╔══

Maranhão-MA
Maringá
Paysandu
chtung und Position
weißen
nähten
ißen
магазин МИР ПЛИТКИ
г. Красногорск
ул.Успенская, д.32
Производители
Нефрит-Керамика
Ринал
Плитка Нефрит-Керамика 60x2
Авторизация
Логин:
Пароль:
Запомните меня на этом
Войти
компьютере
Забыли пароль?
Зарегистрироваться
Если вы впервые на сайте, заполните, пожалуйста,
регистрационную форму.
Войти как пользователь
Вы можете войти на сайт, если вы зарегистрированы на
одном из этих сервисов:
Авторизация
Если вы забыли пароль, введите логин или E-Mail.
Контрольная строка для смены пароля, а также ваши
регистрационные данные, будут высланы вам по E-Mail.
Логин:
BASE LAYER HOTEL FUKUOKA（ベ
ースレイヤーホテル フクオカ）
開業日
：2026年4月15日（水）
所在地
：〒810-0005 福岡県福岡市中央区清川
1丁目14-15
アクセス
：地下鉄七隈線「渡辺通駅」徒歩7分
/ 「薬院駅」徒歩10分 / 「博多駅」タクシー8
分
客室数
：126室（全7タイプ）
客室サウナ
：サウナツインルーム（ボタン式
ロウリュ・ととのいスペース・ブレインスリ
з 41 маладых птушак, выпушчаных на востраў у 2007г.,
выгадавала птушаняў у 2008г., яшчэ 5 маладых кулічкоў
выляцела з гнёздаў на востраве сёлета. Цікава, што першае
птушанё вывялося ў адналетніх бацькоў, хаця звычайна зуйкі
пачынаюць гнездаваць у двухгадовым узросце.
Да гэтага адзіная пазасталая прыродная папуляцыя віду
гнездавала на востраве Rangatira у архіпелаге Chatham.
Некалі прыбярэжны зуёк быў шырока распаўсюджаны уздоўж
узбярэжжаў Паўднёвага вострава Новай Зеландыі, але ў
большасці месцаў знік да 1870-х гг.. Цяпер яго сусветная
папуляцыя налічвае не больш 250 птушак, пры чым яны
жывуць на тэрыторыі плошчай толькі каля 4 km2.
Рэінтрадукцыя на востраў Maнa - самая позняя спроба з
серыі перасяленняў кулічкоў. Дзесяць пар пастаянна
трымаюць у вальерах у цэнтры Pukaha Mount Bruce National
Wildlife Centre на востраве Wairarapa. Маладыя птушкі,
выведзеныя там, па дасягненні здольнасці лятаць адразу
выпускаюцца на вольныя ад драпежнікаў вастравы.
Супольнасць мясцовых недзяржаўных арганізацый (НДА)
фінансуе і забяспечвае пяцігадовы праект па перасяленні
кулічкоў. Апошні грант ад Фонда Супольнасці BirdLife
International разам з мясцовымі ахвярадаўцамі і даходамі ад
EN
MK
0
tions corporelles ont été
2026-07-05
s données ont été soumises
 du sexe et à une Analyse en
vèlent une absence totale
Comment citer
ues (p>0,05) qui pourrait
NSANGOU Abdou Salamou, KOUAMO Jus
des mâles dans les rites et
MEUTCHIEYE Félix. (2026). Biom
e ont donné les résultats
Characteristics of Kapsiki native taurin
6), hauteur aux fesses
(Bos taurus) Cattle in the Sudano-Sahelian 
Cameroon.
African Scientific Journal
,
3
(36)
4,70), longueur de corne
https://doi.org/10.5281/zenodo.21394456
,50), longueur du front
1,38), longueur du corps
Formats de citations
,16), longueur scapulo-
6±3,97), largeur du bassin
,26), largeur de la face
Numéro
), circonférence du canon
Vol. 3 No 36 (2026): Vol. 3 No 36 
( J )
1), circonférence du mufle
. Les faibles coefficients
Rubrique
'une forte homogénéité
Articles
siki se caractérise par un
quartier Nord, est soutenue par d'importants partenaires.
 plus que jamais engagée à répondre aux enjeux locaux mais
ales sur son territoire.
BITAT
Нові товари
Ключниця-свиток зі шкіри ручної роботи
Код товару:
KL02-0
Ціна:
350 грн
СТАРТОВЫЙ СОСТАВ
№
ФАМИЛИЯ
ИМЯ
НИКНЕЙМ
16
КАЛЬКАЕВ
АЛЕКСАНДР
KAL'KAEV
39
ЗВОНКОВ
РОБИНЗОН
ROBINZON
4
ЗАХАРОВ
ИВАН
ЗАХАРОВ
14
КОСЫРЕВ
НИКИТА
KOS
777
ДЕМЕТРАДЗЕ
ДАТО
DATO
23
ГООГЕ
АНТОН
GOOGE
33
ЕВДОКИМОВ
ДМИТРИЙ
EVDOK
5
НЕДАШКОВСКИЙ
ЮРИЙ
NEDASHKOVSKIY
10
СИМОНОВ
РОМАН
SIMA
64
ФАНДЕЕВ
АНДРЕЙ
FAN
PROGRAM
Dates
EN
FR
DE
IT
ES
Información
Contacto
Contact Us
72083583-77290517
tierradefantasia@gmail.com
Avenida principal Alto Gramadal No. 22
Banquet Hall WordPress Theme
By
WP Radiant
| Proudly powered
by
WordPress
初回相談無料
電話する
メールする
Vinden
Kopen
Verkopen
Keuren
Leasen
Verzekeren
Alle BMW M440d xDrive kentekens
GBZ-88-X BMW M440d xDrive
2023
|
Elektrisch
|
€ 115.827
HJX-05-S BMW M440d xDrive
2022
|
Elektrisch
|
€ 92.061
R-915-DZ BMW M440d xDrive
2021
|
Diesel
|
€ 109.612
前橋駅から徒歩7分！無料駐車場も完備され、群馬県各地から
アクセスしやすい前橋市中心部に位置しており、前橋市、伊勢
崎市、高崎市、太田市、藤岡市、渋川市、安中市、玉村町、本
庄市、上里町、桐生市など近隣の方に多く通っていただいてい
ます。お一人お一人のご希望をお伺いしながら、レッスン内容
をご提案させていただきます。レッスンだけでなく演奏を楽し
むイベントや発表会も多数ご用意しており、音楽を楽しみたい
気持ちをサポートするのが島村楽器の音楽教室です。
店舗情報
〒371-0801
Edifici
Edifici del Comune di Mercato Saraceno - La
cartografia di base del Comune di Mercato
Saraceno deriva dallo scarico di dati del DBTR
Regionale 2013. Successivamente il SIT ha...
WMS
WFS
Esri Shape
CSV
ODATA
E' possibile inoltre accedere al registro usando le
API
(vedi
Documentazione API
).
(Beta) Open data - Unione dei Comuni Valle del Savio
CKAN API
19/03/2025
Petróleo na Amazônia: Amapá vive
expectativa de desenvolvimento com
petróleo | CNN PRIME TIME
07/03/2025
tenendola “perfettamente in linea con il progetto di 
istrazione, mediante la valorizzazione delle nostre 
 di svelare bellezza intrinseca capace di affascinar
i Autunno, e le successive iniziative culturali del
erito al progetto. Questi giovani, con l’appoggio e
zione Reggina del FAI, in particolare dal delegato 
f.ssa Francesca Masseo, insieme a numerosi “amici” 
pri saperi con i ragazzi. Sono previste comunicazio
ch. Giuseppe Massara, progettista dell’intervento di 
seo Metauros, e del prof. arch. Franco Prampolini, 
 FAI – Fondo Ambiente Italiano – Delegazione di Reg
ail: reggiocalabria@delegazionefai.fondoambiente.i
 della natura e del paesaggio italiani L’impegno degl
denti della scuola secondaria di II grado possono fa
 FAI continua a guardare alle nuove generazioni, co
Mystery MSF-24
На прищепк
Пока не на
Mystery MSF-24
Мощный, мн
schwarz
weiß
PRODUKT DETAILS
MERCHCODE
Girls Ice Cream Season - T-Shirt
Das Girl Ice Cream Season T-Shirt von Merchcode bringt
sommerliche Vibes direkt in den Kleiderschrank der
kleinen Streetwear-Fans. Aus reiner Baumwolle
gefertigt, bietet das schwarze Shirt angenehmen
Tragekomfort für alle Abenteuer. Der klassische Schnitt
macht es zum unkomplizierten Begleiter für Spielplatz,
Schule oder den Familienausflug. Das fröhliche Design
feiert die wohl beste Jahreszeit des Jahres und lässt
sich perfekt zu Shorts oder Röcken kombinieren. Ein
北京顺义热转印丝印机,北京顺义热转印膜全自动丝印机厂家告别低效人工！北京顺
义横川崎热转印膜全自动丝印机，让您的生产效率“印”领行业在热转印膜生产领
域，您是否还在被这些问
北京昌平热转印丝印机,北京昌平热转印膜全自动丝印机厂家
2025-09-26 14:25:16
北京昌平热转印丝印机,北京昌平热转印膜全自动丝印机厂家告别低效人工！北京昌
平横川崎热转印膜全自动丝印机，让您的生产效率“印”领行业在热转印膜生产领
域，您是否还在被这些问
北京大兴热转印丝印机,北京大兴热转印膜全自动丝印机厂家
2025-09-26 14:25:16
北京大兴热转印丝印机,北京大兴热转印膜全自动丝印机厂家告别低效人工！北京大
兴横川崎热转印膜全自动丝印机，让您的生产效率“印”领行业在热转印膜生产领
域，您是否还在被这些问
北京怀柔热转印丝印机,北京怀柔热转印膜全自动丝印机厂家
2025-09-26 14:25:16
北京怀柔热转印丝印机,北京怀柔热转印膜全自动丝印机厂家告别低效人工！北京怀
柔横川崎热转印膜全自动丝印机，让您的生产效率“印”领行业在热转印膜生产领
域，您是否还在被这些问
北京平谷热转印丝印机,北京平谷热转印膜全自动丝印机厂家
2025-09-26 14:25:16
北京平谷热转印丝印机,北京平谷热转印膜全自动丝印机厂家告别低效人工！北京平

╚══

The first line of the entries above and every line after it, up to and including the line with "выляцела з гнёздаў", should be set down exactly.

Maranhão-MA
Maringá
Paysandu
chtung und Position
weißen
nähten
ißen
магазин МИР ПЛИТКИ
г. Красногорск
ул.Успенская, д.32
Производители
Нефрит-Керамика
Ринал
Плитка Нефрит-Керамика 60x2
Авторизация
Логин:
Пароль:
Запомните меня на этом
Войти
компьютере
Забыли пароль?
Зарегистрироваться
Если вы впервые на сайте, заполните, пожалуйста,
регистрационную форму.
Войти как пользователь
Вы можете войти на сайт, если вы зарегистрированы на
одном из этих сервисов:
Авторизация
Если вы забыли пароль, введите логин или E-Mail.
Контрольная строка для смены пароля, а также ваши
регистрационные данные, будут высланы вам по E-Mail.
Логин:
BASE LAYER HOTEL FUKUOKA（ベ
ースレイヤーホテル フクオカ）
開業日
：2026年4月15日（水）
所在地
：〒810-0005 福岡県福岡市中央区清川
1丁目14-15
アクセス
：地下鉄七隈線「渡辺通駅」徒歩7分
/ 「薬院駅」徒歩10分 / 「博多駅」タクシー8
分
客室数
：126室（全7タイプ）
客室サウナ
：サウナツインルーム（ボタン式
ロウリュ・ととのいスペース・ブレインスリ
з 41 маладых птушак, выпушчаных на востраў у 2007г.,
выгадавала птушаняў у 2008г., яшчэ 5 маладых кулічкоў
выляцела з гнёздаў на востраве сёлета. Цікава, што першае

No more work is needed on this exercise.